L’incompétence ou l’inconscience ? Un point sur la plainte contre Agnès Buzyn et Édouard Philippe déposée devant la Cour de justice de la République
par Fabrice DI VIZIO
Maître Fabrice Di Vizio nous livre un éclairage sur les fondements de la plainte pénale déposée à l’endroit de monsieur Edouard PHILIPPE, Premier ministre et Madame Agnès BUZYN, ancienne ministre de la Santé.
La France est en guerre, a tenu à rappeler le Président de la République, lors de son allocution annonçant le confinement généralisé du territoire. La guerre est menée par les soignants, combattants de première ligne, et exposés par des décisions inadaptées, à un danger véritable.
La question de l’incompétence de l’État à anticiper cette crise est au cœur des discussions sur les réseaux sociaux, tenant lieu de nouveaux comptoirs de café, où l’on refait le monde. Les difficultés d’approvisionnement en masques de protection respiratoire, le manque de gel hydroalcoolique, l’insuffisance du nombre de lits de réanimation sont autant de raisons légitimes, pour les médecins, de se plaindre.

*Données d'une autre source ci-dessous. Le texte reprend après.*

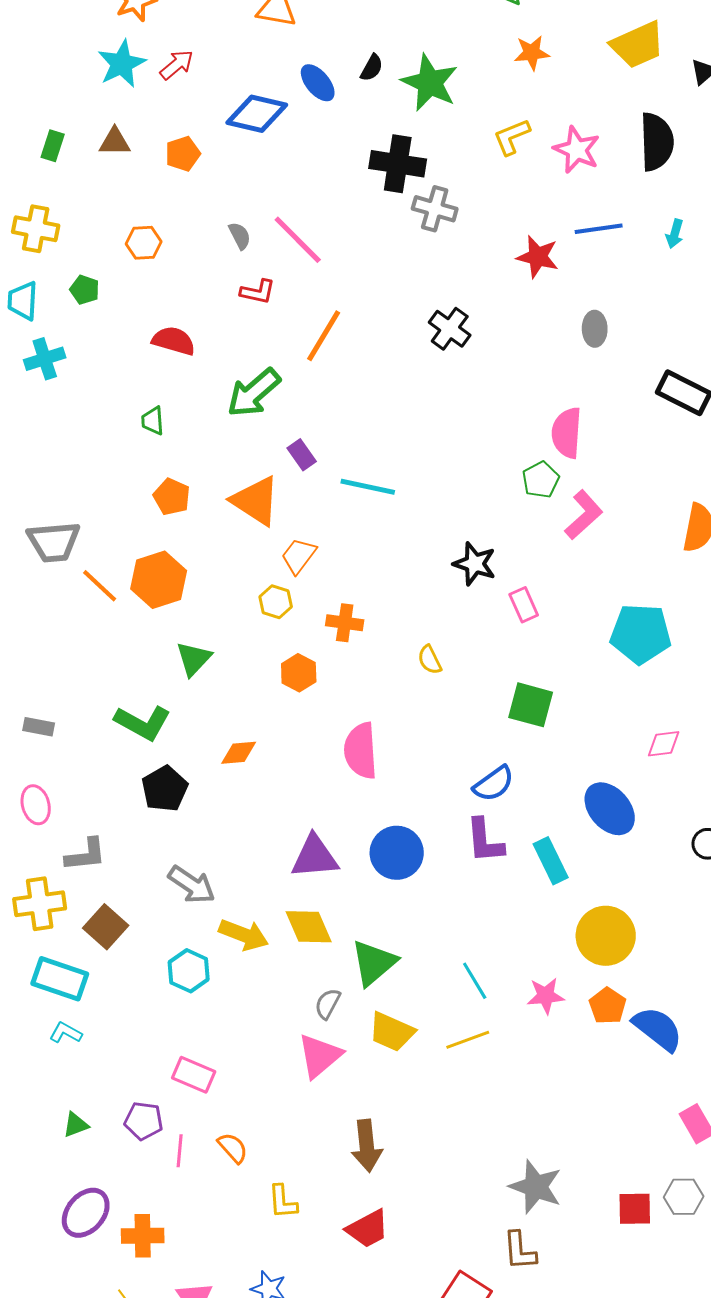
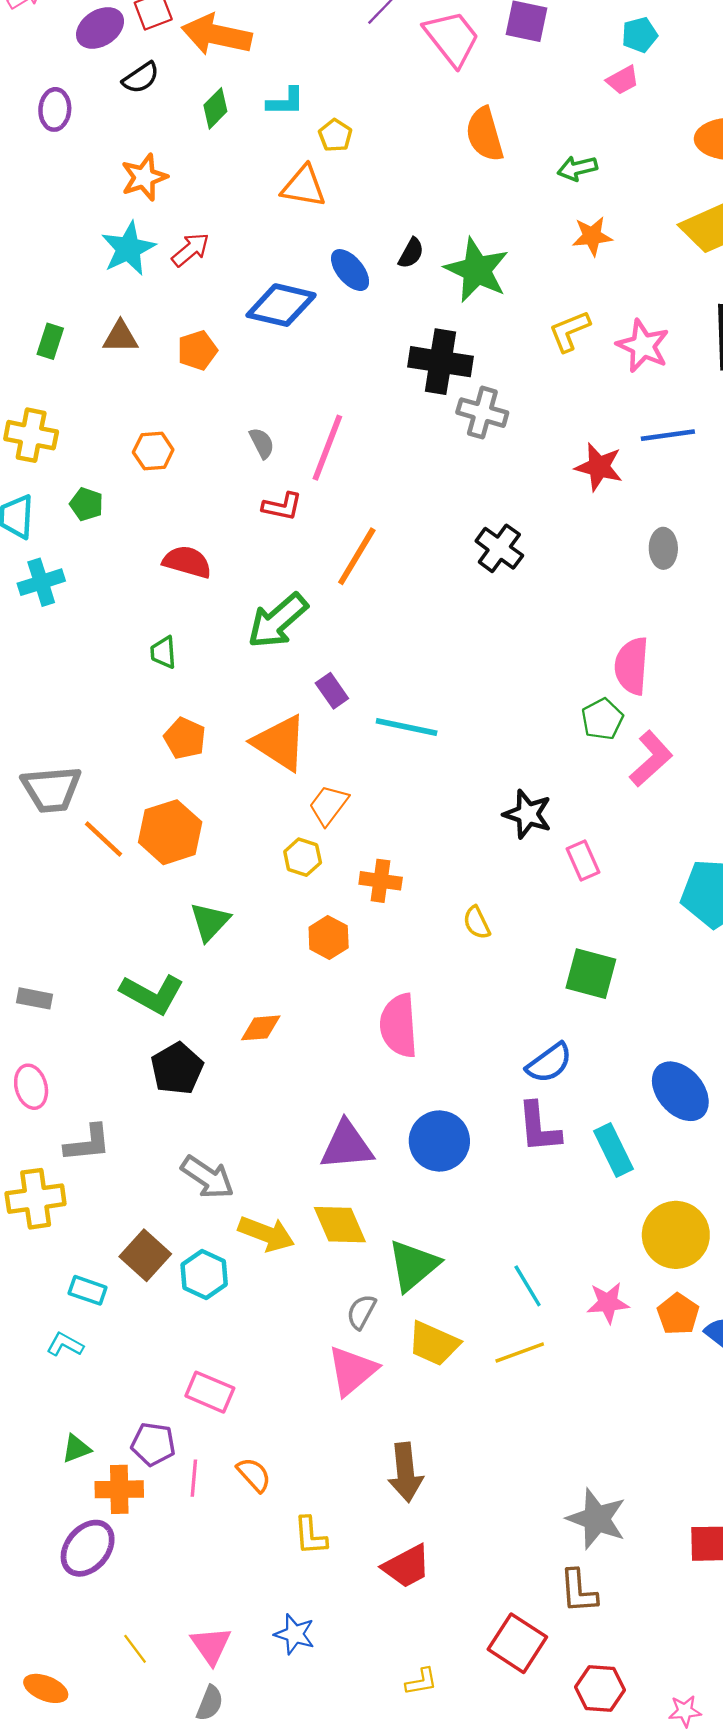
pink line: (298, 240) -> (327, 448), turned 66
brown square: (106, 927) -> (145, 1255), moved
cyan rectangle: (60, 979) -> (88, 1290), moved, size x0.6
orange cross: (143, 1236) -> (119, 1489), moved

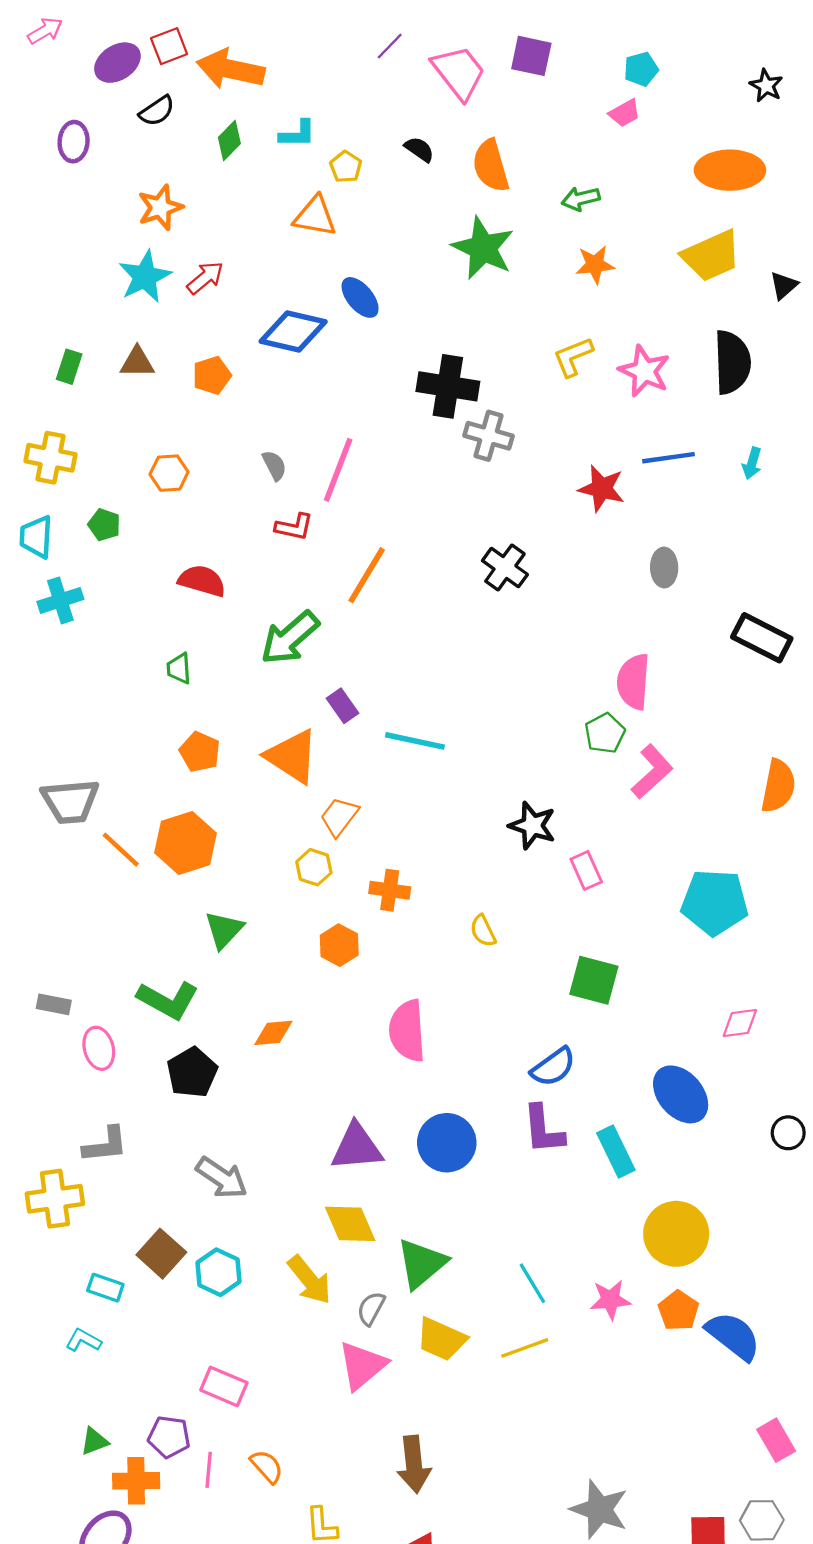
black semicircle: (411, 253) -> (419, 149), moved, turned -84
green star: (477, 270) -> (483, 248), moved
pink ellipse: (31, 1087) -> (99, 1048), moved
yellow arrow: (266, 1234) -> (310, 1280), moved, turned 30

Mais voici que cette semaine, un énorme pavé a été jeté dans la mare profonde de la gestion du covid-19. Et il l’a été par l’ancienne ministre de la Santé elle-même, celle qui, le 24 janvier, annonçait à la France, pas encore apeurée, que le virus, comme le nuage de Tchernobyl, s’arrêterait à la frontière et que celui-ci n’atteindrait pas la France ou l’Europe, du fait du confinement chinois.
C’est une tout autre histoire qu’a cru devoir confesser Agnès Buzyn après sa défaite aux municipales : elle savait et a tout dit au Président de la République et au Premier ministre qui n’en ont rien fait, tant et si bien que ses larmes de départ du ministère étaient le signe de son inquiétude face « au tsunami » qui allait s’abattre sur nous.

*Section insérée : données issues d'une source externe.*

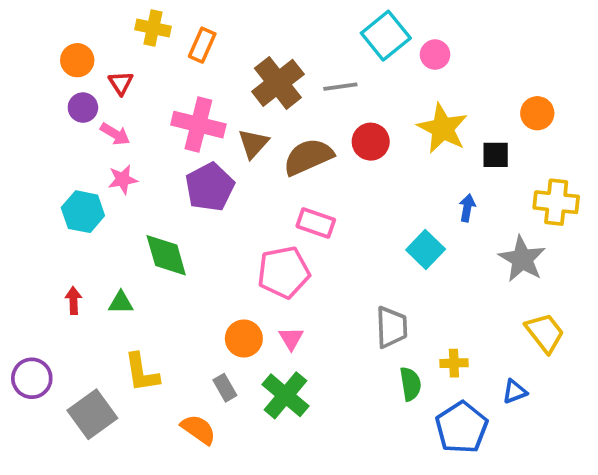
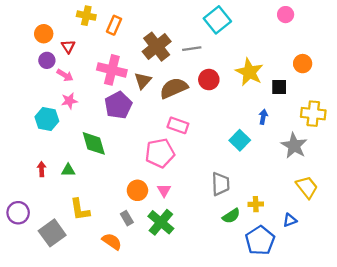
pink circle: (435, 55) -> (286, 15), moved
green semicircle: (410, 384) -> (231, 216), turned 66

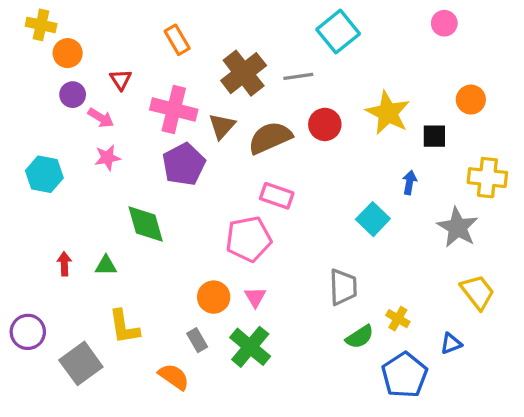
yellow cross: (86, 16) -> (41, 25), moved
orange rectangle: (114, 25) -> (177, 40), turned -54
red triangle: (68, 47) -> (121, 80), moved
cyan hexagon: (47, 119) -> (44, 174), moved
yellow cross: (256, 204) -> (398, 319), turned 32

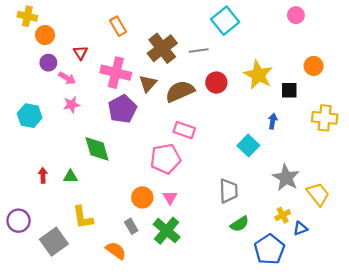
gray star: (458, 227) -> (286, 178), moved
yellow cross: (398, 319) -> (283, 215), moved, turned 32

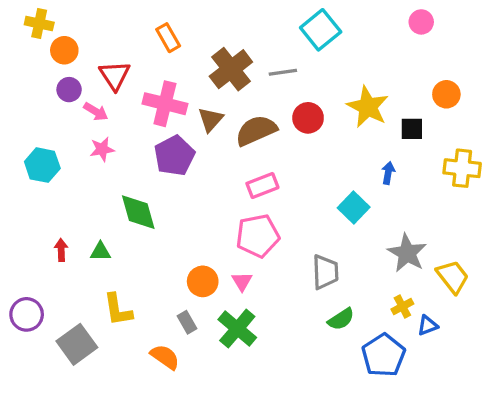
red triangle: (80, 53) -> (115, 75), size x1.5
pink rectangle: (184, 130) -> (262, 185), turned -40
pink pentagon: (166, 159) -> (258, 236), moved

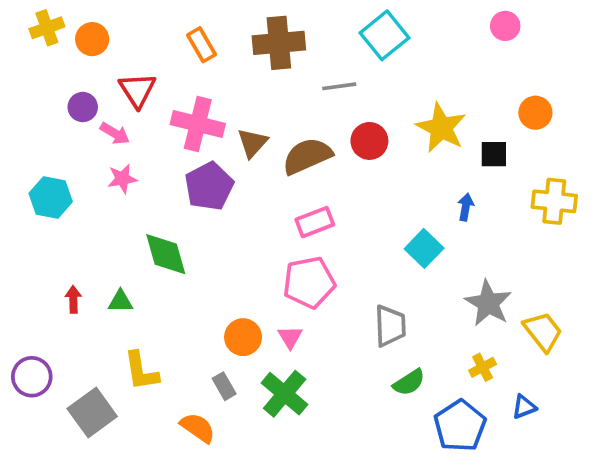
yellow cross: (39, 24) -> (47, 28), turned -32
orange circle: (64, 50) -> (92, 39), moved
brown cross: (231, 69) -> (279, 43), moved, turned 33
blue triangle: (428, 325) -> (524, 407), moved

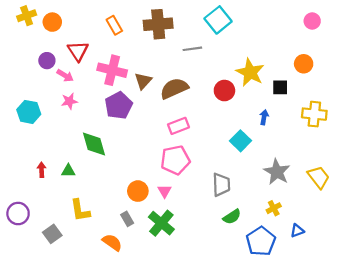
pink circle: (505, 26) -> (312, 21), moved
red circle: (369, 141) -> (224, 91), moved
yellow trapezoid: (543, 331) -> (319, 177), moved
gray square: (92, 413) -> (52, 234), size x0.7

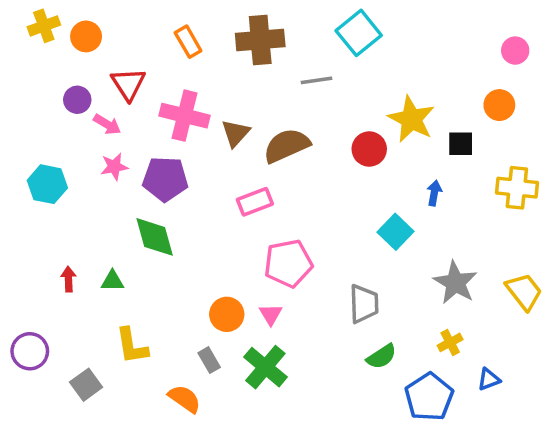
pink circle: (312, 21) -> (515, 51), moved
purple pentagon: (119, 105) -> (165, 179), moved, turned 30
pink rectangle: (178, 126) -> (255, 202), moved

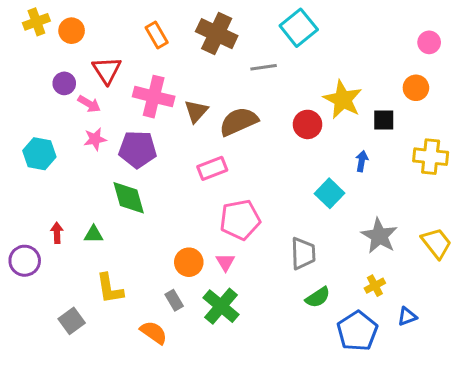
brown cross: (260, 40) -> (217, 34), turned 30
purple circle: (30, 351) -> (25, 261), moved

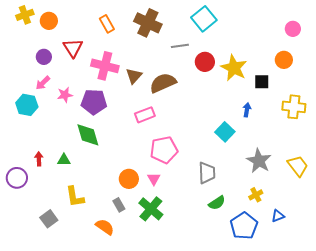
pink arrow: (89, 104) -> (43, 83), moved, turned 105
red circle: (307, 124) -> (205, 62), moved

On aurait pensé qu’une telle déclaration fasse l’effet d’une bombe au point de devoir faire se réfugier le Président de la République et le Premier ministre dans un bunker nucléaire de peur que les déflagrations de ce qui s’annonçait être l’étincelle brulante d’un énorme scandale sanitaire ne les atteignent. C’est ainsi que fonctionnent les démocraties.
Mais… il n’en a rien été, en temps de guerre, on fait corps avec les généraux, en temps de guerre, on ne discute pas, on tire !

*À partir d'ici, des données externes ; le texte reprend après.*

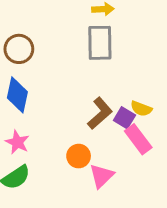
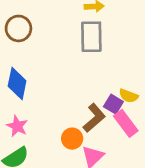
brown circle: (19, 49) -> (18, 28), moved
brown L-shape: (100, 113) -> (94, 118), moved

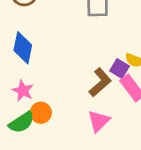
orange circle: (72, 139) -> (41, 113), moved

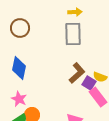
brown L-shape: (100, 82) -> (77, 73), moved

C’est en substance le message qu’on a entendu : nous verrons après, il sera temps de déterminer les responsabilités, le temps présent est à l’unité nationale. Bref, ce n’est pas le moment.
Pourtant, trois médecins ont pensé le contraire et l’auteur de ces lignes n’a pu que les encourager à laisser libre cours à ces pensées dissidentes : le moment de demander des comptes n’est pas demain, mais aujourd’hui, car c’est aujourd’hui qu’ils risquent leur vie. C’est aujourd’hui qu’ils n’ont ni masques, ni blouses, ni lunettes. C’est aujourd’hui qu’ils ne peuvent pas tester leurs patients…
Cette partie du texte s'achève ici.